Figure 1. Great Lakes - St. Lawrence locator map displaying current, known, commercial cage aquaculture operations.
Prior to establishing an aquaculture farm, proper site assessments and adequate modelling are essential to determine where to locate operations. Site assessments must address "carrying capacity" and site-specific characteristics (e.g., shelter, water depth, circulation, sedimentation, morphometry). Better siting criteria can be built into modelling to predict site suitability. Size/scale must be taken into account, but putting restrictions on size/scale will limit business and the economy of scale. In British Columbia, all applications for finfish licenses and leases must follow specific siting and spacing criteria in relation to other operations, wild stocks, stream mouths, and critical habitat (Salmon Aquaculture Review 1997). Goldburg and Triplett (1997) agree stating that "siting net pens in areas with strong currents or tides that flush wastes and avoiding overly dense siting of net pens can help limit problems from waste accumulation."
The development of predictive models for the Great Lakes which consider current, feed rates, depth, bottom characteristics, flow velocity, ecological sensitivity, and other factors would be useful to predict the scale of operation a site can sustain. A site selection predictive model has been developed by the provincial Ministry of Agriculture, Fisheries and Food in British Columbia (Appendix 11). Proper siting would likely have prevented the establishment of an aquaculture operation in mine pit lakes in Minnesota. Mine pit lakes were not suited for aquaculture due to the relatively unnatural state of a very deep pit with little natural vegetation, no littoral zone, and low nutrients. The input of nutrients from overfeeding and fish waste resulted in a more intensive and immediate problem than other more natural sites.
One suggestion for managing impacts was to limit the size of aquaculture operations by establishing a feed quota with specified quality. For example, after a proper site assessment and prediction of size and scale of operations, a license/permit could be issued based on a given amount of food of a known phosphorus amount or establishing phosphorus quotas. The license/permit would also require monitoring. If monitoring during initial operations showed water quality problems, there would have to be an adjustment in the feed quota. If monitoring during initial operations showed no water quality problems, then operations could continue with the given feed quota.
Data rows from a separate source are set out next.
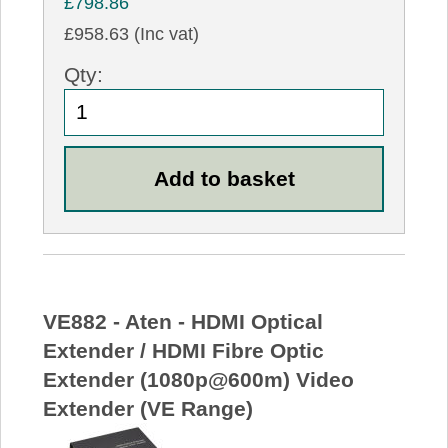
£798.86
£958.63 (Inc vat)
Qty:
VE882 - Aten - HDMI Optical
Extender / HDMI Fibre Optic
Extender (1080p@600m) Video
Extender (VE Range)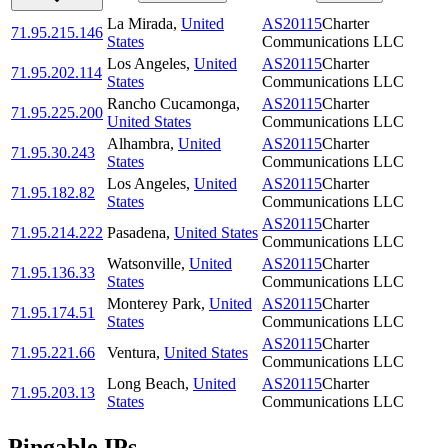
La Mirada
,
United
AS20115
Charter
71.95.215.146
States
Communications LLC
Los Angeles
,
United
AS20115
Charter
71.95.202.114
States
Communications LLC
Rancho Cucamonga
,
AS20115
Charter
71.95.225.200
United States
Communications LLC
Alhambra
,
United
AS20115
Charter
71.95.30.243
States
Communications LLC
Los Angeles
,
United
AS20115
Charter
71.95.182.82
States
Communications LLC
AS20115
Charter
71.95.214.222
Pasadena
,
United States
Communications LLC
Watsonville
,
United
AS20115
Charter
71.95.136.33
States
Communications LLC
Monterey Park
,
United
AS20115
Charter
71.95.174.51
States
Communications LLC
AS20115
Charter
71.95.221.66
Ventura
,
United States
Communications LLC
Long Beach
,
United
AS20115
Charter
71.95.203.13
States
Communications LLC
Pingable IPs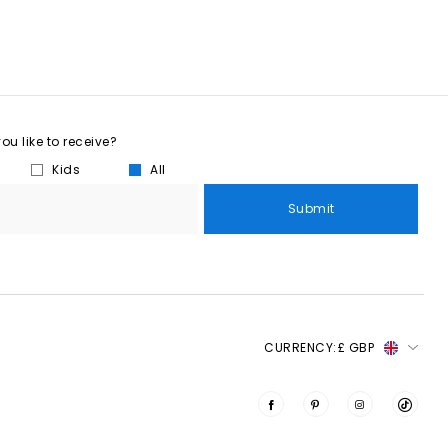
u like to receive?
Kids
All
Submit
CURRENCY:
£ GBP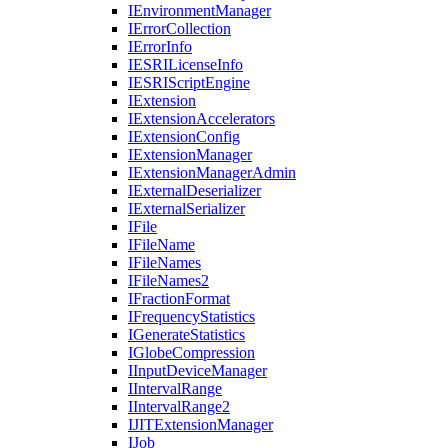
I
Environment
Manager
I
Error
Collection
I
Error
Info
IESRI
License
Info
IESRI
Script
Engine
I
Extension
I
Extension
Accelerators
I
Extension
Config
I
Extension
Manager
I
Extension
Manager
Admin
I
External
Deserializer
I
External
Serializer
I
File
I
File
Name
I
File
Names
I
File
Names2
I
Fraction
Format
I
Frequency
Statistics
I
Generate
Statistics
I
Globe
Compression
I
Input
Device
Manager
I
Interval
Range
I
Interval
Range2
IJIT
Extension
Manager
I
Job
Advances in the development of high nutrient dense, low phosphorus fish feeds have resulted in higher feed conversion rates and a decrease in fish waste (Cho and Bureau 1997; Appendix 4). The use of high nutrient dense diets for the production of rainbow trout is key to decreasing the amount of fish waste. Improvements in feeding strategies which result in higher consumption of feed and less waste of feed have also resulted in improved water quality and higher farm productivity.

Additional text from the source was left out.